Phoebe opened her mouth, but nothing came out except a cloud of breath.
Gabriel sighed, but tried again.
“A girl called Stella. With men?”
Another cloud answered him. But this cloud, he noticed, behaved curiously, expanding and changing shape. He thought—that was how tired he was—that a face was forming in that blur. It had something like lips, which parted as if to speak. If he squinted, he could now see hovering in front of him a girl who looked a little bit like a younger Isabelle d’Ussonville, but made out of Phoebe’s breath and answering his question. He focused on the lips, and though he heard nothing he somehow knew what they’d said.
“The Ingersarvik,” he repeated to himself.
It was precisely the name that Gabriel had been afraid of hearing. Maybe that was why he had heard it. A chasm opened in his stomach and his heart sank into it. But suddenly the door rattled behind Phoebe and Gabriel had just time to squat behind a garbage bin.
An old man in a fur coat and bowler hat emerged from the Artists’ entrance, carrying over his shoulder a shape that looked like a child. The man took Phoebe by the arm and spoke with a husky voice.
“There, I found him. Trying to strip a string puppet in a tutu. You have been patient, my pretty.

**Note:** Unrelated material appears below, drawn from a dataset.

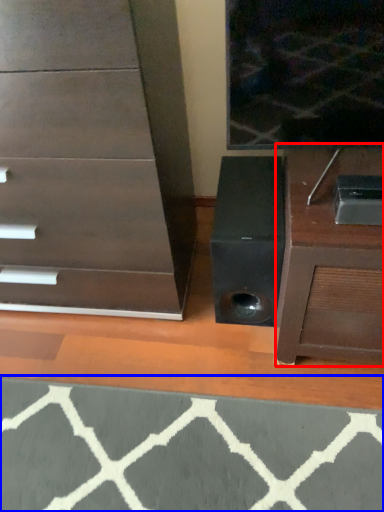 Question: Which object is closer to the camera taking this photo, furniture (highlighted by a red box) or doormat (highlighted by a blue box)?

Choices:
 (A) furniture
 (B) doormat

Answer: (B)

Sorry to have kept you waiting in the cold.”
“The bastard struck me,” complained a voice, probably the child’s, though it sounded unpleasant, like some creaky clockwork.
“So what?” said the man. “He probably hurt himself more than he hurt you, blockhead.”
He had taken Phoebe by the arm and was taking her with them.
“Now, we’re all going home, aren’t we?” said the man almost tenderly, and as Gabriel flattened himself against the wall, the little family walked away down the alley, fading into the snow as if they had never existed.
After long minutes of both moral and physical loneliness, Gabriel eventually found an electric taxsleigh going his way. It was an opportunity not to be missed, and, taking no chances, he let his money do most of the talking. The driver promised nothing, because visibility was poor and the streets were blocked by the snow, but he would do what he could to take him as close as possible to Venustown. The taxsleigh advanced slowly, but for Gabriel, tucked under the blanket on the seat, it was a welcome pause in spite of the icy wind, and an occasion to pack down his own whirling, drifting thoughts into a grid of solid banks and blocks.
What he had just seen did not retain his attention for long. They, whoever they were, had turned poor Phoebe into some sort of visionary vegetable, and were now, he supposed, exhibiting her at the Trilby Temple. He knew it was partly his fault, for having sent her as a messenger to Brentford, but he also knew that his responsibility was nothing compared to theirs, and that they would have to pay for it sooner or later. Later would be fine, because he had other things on his mind right now.